Allerdings wird in dieser Statistik nicht erfasst, wie alt die Auswanderer sind oder welcher Fachrichtung sie angehören. Aiwangers Aussage zu den "zu vielen" jungen, abwandernden Ärzten lässt sich also nicht belegen. Womit der Wirtschaftsminister aber Recht hat: Viele gehen in die Schweiz und nach Österreich, fast die Hälfte der Gesamtzahl waren es im vergangenen Jahr (1.006 von 2.290 Personen).
Anteil junger Ärzte in Deutschland bleibt relativ konstant
Aus der jährlichen Statistik der Bundesärztekammer zu den in Deutschland beschäftigten Ärzten lässt sich herauslesen, dass der Anteil der jungen Ärztinnen und Ärzte relativ konstant bleibt. Der Anteil der Unter-35-Jährigen an der gesamten Ärzteschaft betrug im Jahr 2000 18,8 Prozent. Dann sank der Wert bis 2005 auf den niedrigsten Stand in diesem Jahrtausend, nämlich 15,4 Prozent. Dann stieg der Wert wieder und bewegt sich seit knapp zehn Jahren meist zwischen 18 und 19 Prozent. Im Jahr 2022 waren wieder 18,8 Prozent der Ärztinnen und Ärzte jünger als 35 Jahre. Wie sich diese junge Ärzteschaft zusammensetzt, wer davon wo ausgebildet ist, zu- oder abgewandert ist, das lässt sich aber schlicht nicht sagen.

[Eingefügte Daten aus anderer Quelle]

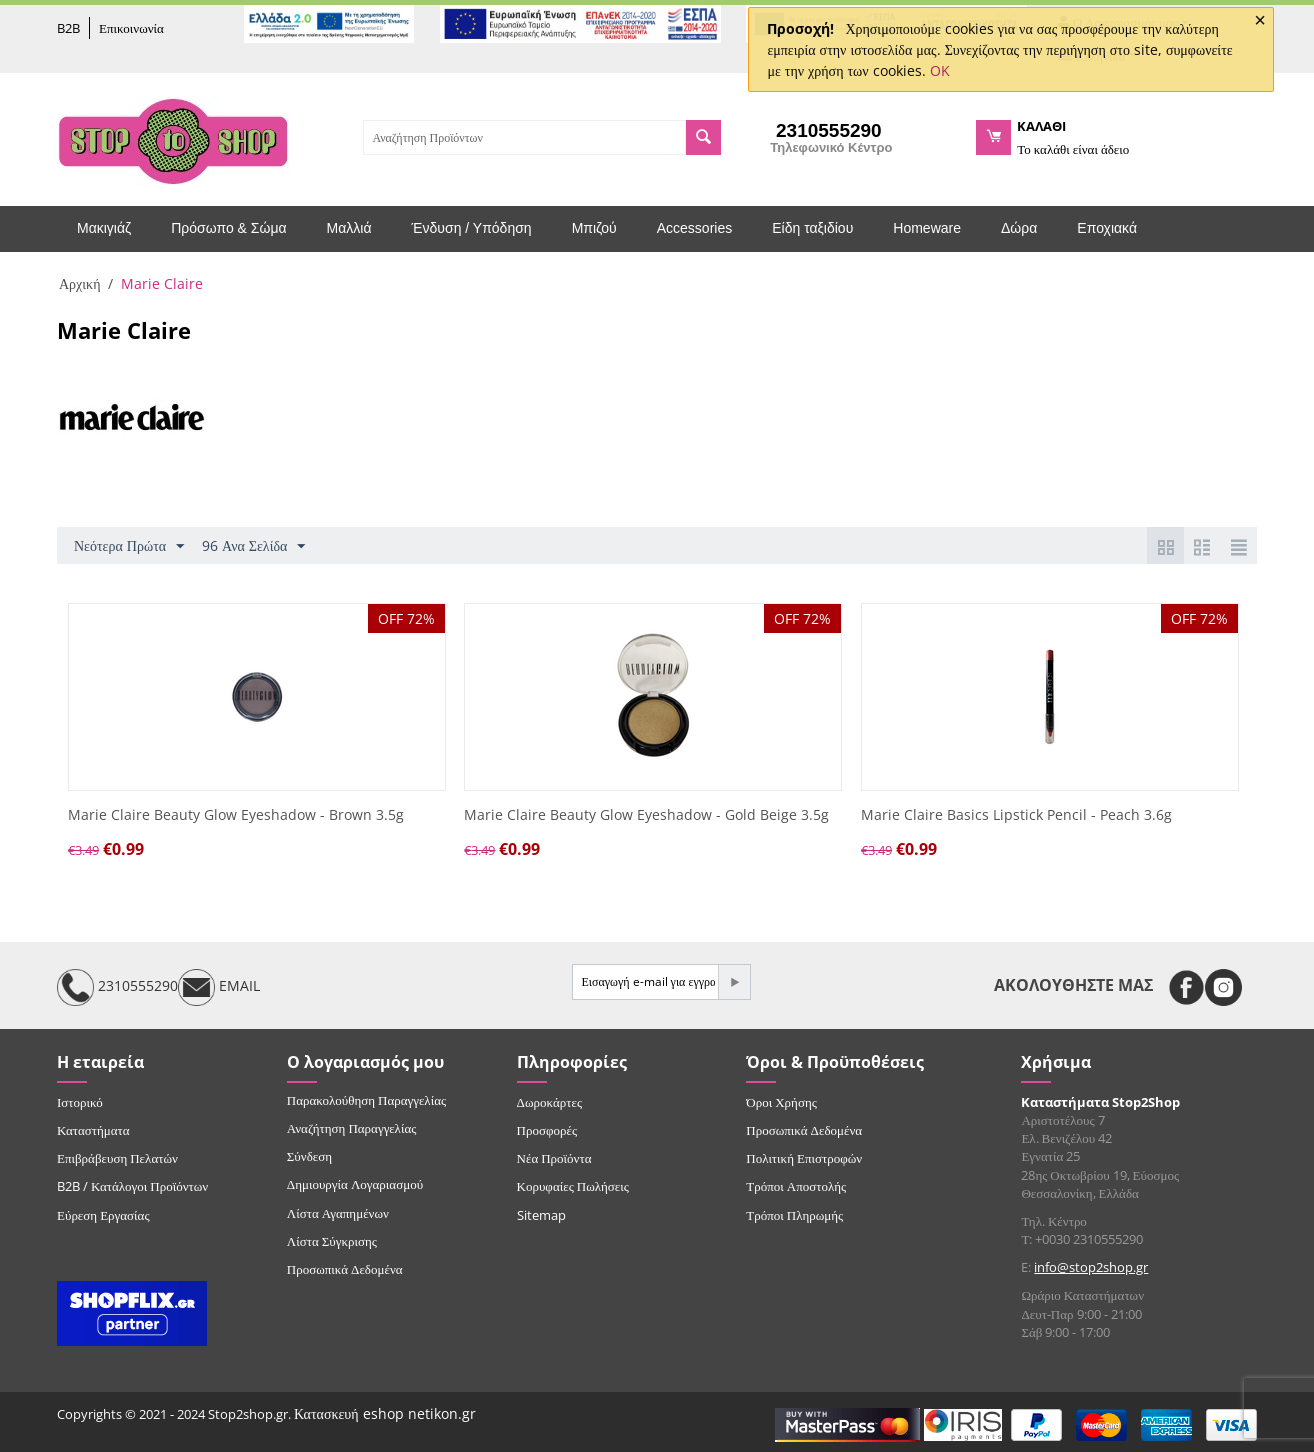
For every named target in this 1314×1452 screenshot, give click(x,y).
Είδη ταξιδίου (812, 228)
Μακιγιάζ (104, 228)
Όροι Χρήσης (781, 1102)
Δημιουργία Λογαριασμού (355, 1184)
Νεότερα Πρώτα (129, 546)
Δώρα (1019, 228)
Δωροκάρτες (549, 1102)
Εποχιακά (1107, 228)
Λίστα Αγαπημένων (338, 1213)
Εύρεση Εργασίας (103, 1215)
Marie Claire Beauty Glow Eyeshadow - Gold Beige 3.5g (646, 815)
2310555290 (117, 987)
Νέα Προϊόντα (554, 1158)
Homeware (927, 228)
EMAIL (219, 987)
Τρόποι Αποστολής (796, 1186)
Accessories (694, 228)
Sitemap (541, 1215)
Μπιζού (594, 228)
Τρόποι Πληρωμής (794, 1215)
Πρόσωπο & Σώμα (228, 228)
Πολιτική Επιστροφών (804, 1158)
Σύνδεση (309, 1156)
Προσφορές (547, 1130)
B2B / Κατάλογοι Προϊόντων (132, 1186)
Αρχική (79, 283)
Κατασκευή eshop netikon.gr (385, 1413)
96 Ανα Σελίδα (253, 546)
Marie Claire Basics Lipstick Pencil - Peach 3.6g (1016, 815)
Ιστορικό (80, 1102)
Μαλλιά (349, 228)
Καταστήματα (93, 1130)
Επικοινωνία (131, 28)
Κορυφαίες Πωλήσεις (573, 1186)
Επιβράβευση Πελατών (117, 1158)
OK (940, 70)
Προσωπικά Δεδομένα (345, 1269)
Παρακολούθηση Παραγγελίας (366, 1100)
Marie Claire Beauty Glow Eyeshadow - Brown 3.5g (236, 815)
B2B (68, 28)
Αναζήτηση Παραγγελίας (352, 1128)
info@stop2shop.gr (1091, 1267)
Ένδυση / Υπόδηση (472, 228)
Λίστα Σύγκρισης (332, 1241)
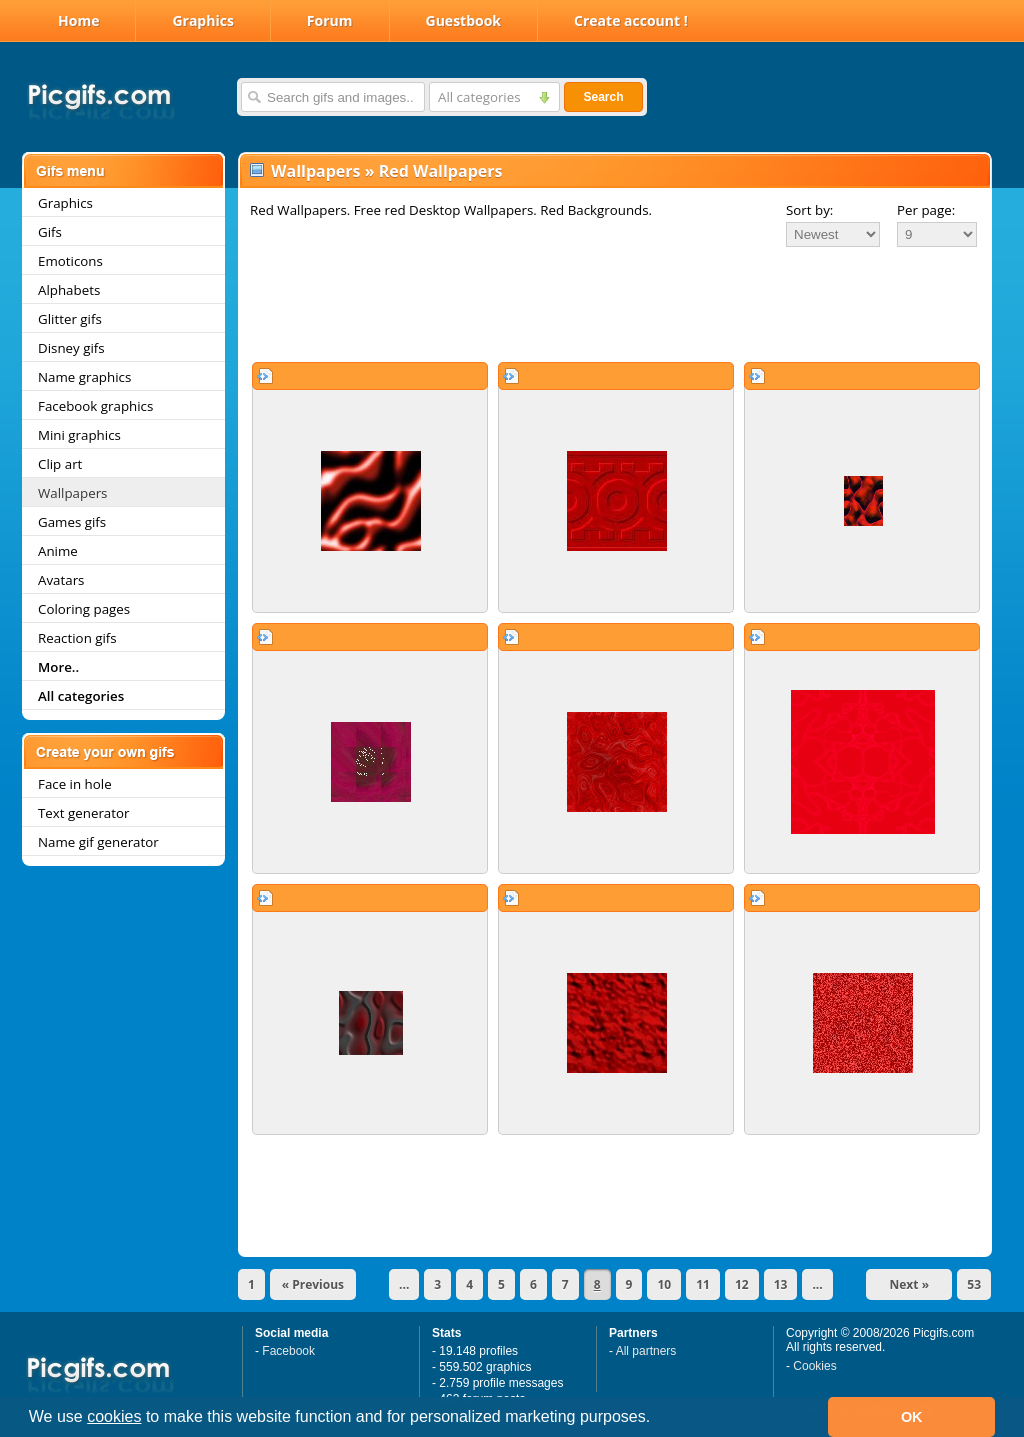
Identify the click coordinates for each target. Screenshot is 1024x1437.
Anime (58, 551)
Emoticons (70, 261)
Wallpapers (72, 493)
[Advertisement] (615, 304)
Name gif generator (98, 842)
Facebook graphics (95, 406)
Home (78, 20)
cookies (114, 1416)
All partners (646, 1351)
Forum (330, 20)
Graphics (202, 20)
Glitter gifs (70, 319)
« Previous (313, 1284)
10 (664, 1284)
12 (742, 1284)
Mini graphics (79, 435)
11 (703, 1284)
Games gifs (72, 522)
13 (781, 1284)
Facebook (288, 1351)
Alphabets (69, 290)
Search (603, 97)
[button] (658, 1419)
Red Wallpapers (441, 171)
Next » (910, 1284)
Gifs (50, 232)
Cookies (814, 1366)
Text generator (83, 813)
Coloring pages (84, 609)
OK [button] (912, 1417)
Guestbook (464, 20)
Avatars (61, 580)
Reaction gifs (77, 638)
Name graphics (84, 377)
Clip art (60, 464)
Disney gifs (71, 348)
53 (974, 1284)
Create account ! (631, 20)
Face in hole (75, 784)
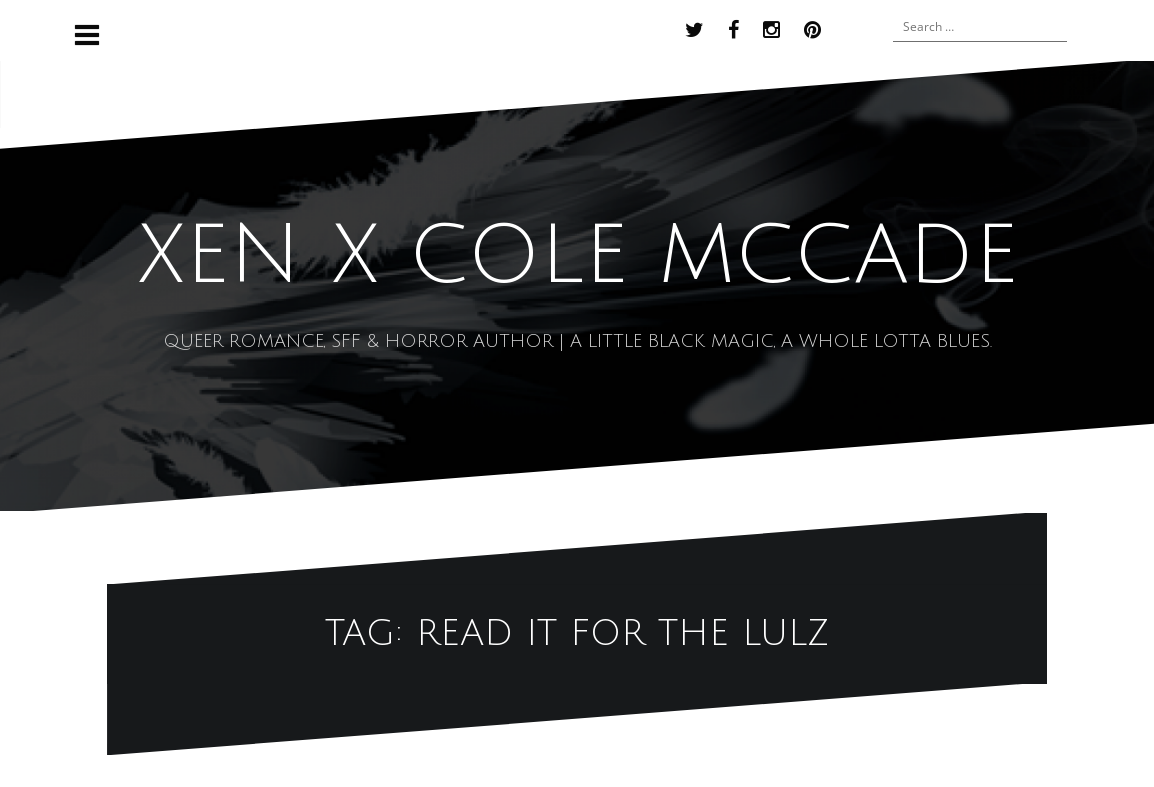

Die Bundesärztekammer betont generell in einer Stellungnahme zur Statistik, dass sie eine "beunruhigende Entwicklung" sehe. Sie benennt die demografische Entwicklung als hauptsächliche Ursache. Die Zahl der neu zugelassenen deutschen Ärzte sei in den vergangenen drei Jahren kontinuierlich gesunken. Außerdem seien fast die Hälfte aller Ärztinnen und Ärzte älter als 50 Jahre.